EU tries to find Libyan solution
EU foreign ministers are trying to work out a political solution to the Libyan conflict, as well as post-war planning to ensure the country does not descend into chaos.
Nato, commanding the international campaign to protect civilians from the regime of Muammar Gaddafi, has been intensifying its airstrikes on Tripoli, the Libyan capital.
But the military alliance has been forced twice in recent days to acknowledge that its strikes have gone wrong, each time causing unintended casualties.
However Dutch foreign minister Uri Rosenthal said progress was being made.

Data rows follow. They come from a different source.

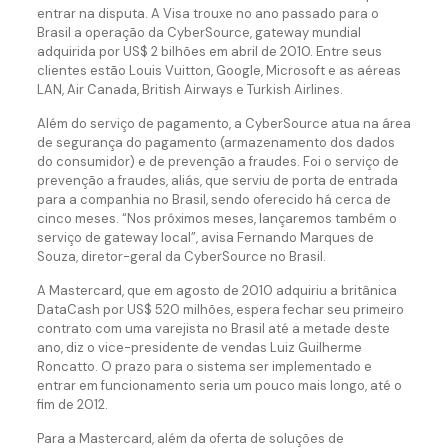
entrar na disputa. A Visa trouxe no ano passado para o
Brasil a operação da CyberSource, gateway mundial
adquirida por US$ 2 bilhões em abril de 2010. Entre seus
clientes estão Louis Vuitton, Google, Microsoft e as aéreas
LAN, Air Canada, British Airways e Turkish Airlines.
Além do serviço de pagamento, a CyberSource atua na área
de segurança do pagamento (armazenamento dos dados
do consumidor) e de prevenção a fraudes. Foi o serviço de
prevenção a fraudes, aliás, que serviu de porta de entrada
para a companhia no Brasil, sendo oferecido há cerca de
cinco meses. “Nos próximos meses, lançaremos também o
serviço de gateway local”, avisa Fernando Marques de
Souza, diretor-geral da CyberSource no Brasil.
A Mastercard, que em agosto de 2010 adquiriu a britânica
DataCash por US$ 520 milhões, espera fechar seu primeiro
contrato com uma varejista no Brasil até a metade deste
ano, diz o vice-presidente de vendas Luiz Guilherme
Roncatto. O prazo para o sistema ser implementado e
entrar em funcionamento seria um pouco mais longo, até o
fim de 2012.
Para a Mastercard, além da oferta de soluções de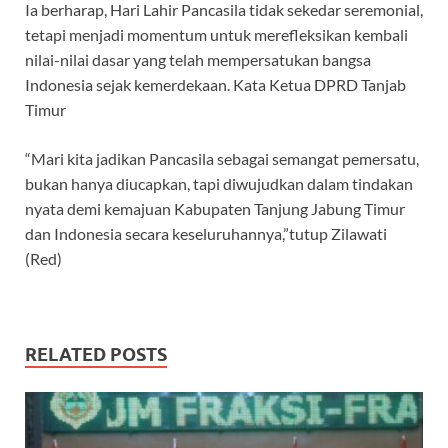
Ia berharap, Hari Lahir Pancasila tidak sekedar seremonial,
tetapi menjadi momentum untuk merefleksikan kembali
nilai-nilai dasar yang telah mempersatukan bangsa
Indonesia sejak kemerdekaan. Kata Ketua DPRD Tanjab
Timur
“Mari kita jadikan Pancasila sebagai semangat pemersatu,
bukan hanya diucapkan, tapi diwujudkan dalam tindakan
nyata demi kemajuan Kabupaten Tanjung Jabung Timur
dan Indonesia secara keseluruhannya,”tutup Zilawati
(Red)
RELATED POSTS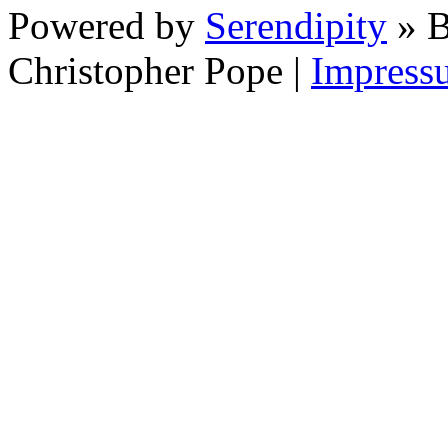
Powered by
Serendipity
» B
Christopher Pope
|
Impress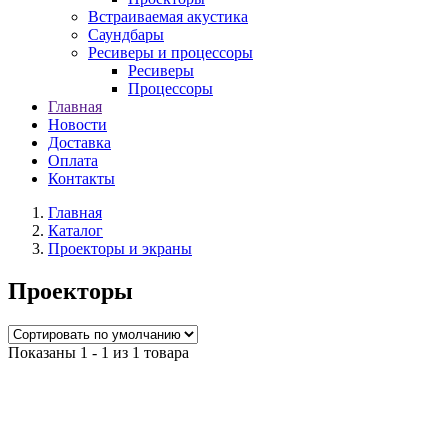
Встраиваемая акустика
Саундбары
Ресиверы и процессоры
Ресиверы
Процессоры
Главная
Новости
Доставка
Оплата
Контакты
Главная
Каталог
Проекторы и экраны
Проекторы
Показаны 1 - 1 из 1 товара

"Gaddafi is desperate," he said. "We are squeezing his regime and stepping up the pressure by additional sanctions. This is a matter of patience and resolve and the Libyan people will prevail."
EU foreign policy chief Catherine Ashton has expressed concern about post-war stability in Libya if planning is not done and help is not rendered.

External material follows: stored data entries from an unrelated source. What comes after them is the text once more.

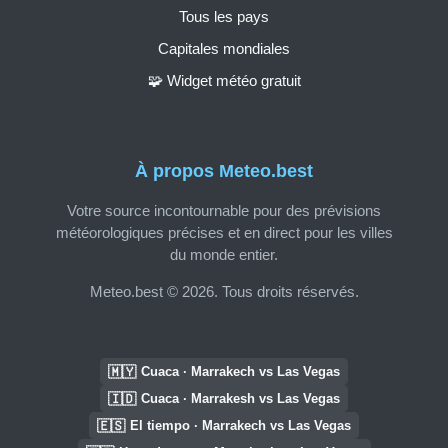
Tous les pays
Capitales mondiales
🧩 Widget météo gratuit
À propos Meteo.best
Votre source incontournable pour des prévisions
météorologiques précises et en direct pour les villes
du monde entier.
Meteo.best © 2026. Tous droits réservés.
🇲🇾
Cuaca · Marrakech vs Las Vegas
🇮🇩
Cuaca · Marrakesh vs Las Vegas
🇪🇸
El tiempo · Marrakech vs Las Vegas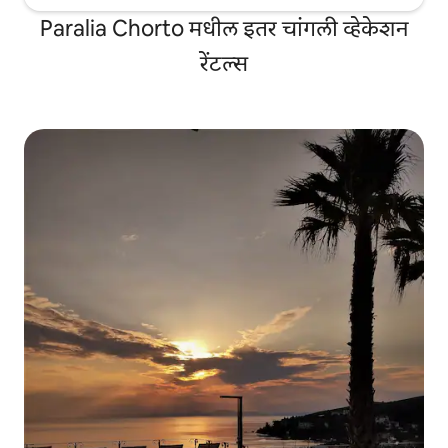
Paralia Chorto मधील इतर चांगली व्हेकेशन
रेंटल्स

She has said a successful post-conflict period in North Africa will require what she calls the three M's: money, market access and mobility. She wants Europe to contribute billions to develop the economies of Libya, Egypt and Tunisia. Meanwhile Libya claimed a Nato airstrike on a large family compound belonging to a close associate of Gaddafi has killed at least 15 people, including three children, west of Tripoli.
But Nato said it had not conducted any strikes in that area in the past 24 hours.
Gaddafi's regime has repeatedly accused Nato of targeting civilians in an attempt to rally support against the alliance's intervention in the country's civil war. Nato has repeatedly insisted it tries to avoid killing civilians.